Running IT: Docker and Cilium for Enterprise Network Security for Micro-Services

Well I think 40 min is about as long as I can last watching a IT related video while running after that I need music! This time I watched another video from DockerCon, Cilium – Kernel Native Security & DDOS Mitigation for Microservices with BPF

Skip to 7:23: The quick overview of the presentation is that managing IP Tables to lock down micro-services isn’t going to scale and will be almost impossible to manage. Cilium is open source software for providing and transparently securing network connectivity and load balancing between application workloads such as application containers or processes. Cilium operates at Layer 3/4 to provide traditional networking and security services as well as Layer 7 to protect and secure use of modern application protocols such as HTTP, gRPC and Kafka. BPF is used a lot of the big web-scale properties like Facebook and Netflix to secure their environment and to provide troubleshooting. Like anything with a lot of options there is a lot of ways to shoot yourself in the foot so Cilium provides the wrapper to get it easily deployed and configured.

The presentation uses that example of locking down a Kafka cluster via layer 7 instead of having the whole API left wind open which would happen if your were only using IP tables. Kafka is used for building real-time pipelines and streaming apps. Kafka is horizontally scalable and fault-tolerant so it’s a good choice to run it in docker. Kakfa is used by 1/3 of Fortune 500 companies.

Cilium Architecture

Cilium Integrates with:


Cilium runs as a agent on every host.
Cilium can provide policy for Host to Docker micro-service and even between two containers on the same host.

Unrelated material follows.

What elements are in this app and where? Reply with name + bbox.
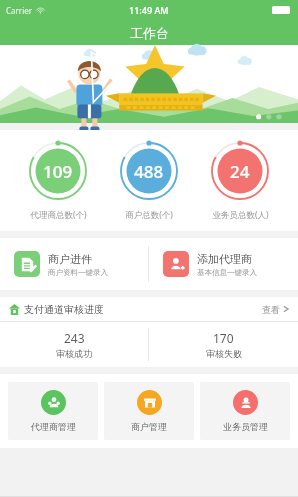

The demo didn’t pan out but the 2nd half of the presentation talks about Cilium using BPF with XDP. XDP is a further step in evolution and enables to run a specific flavor of BPF programs from the network driver with direct access to the packet’s DMA buffer. This is, by definition, the earliest possible point in the software stack, where programs can be attached to in order to allow for a programmable, high performance packet processor in the Linux kernel networking data path.

Since XDP can happen earlier on at the nic versus iptables with ipset, CPU can be saved, rules load faster and latency under load is a lot better with XDP.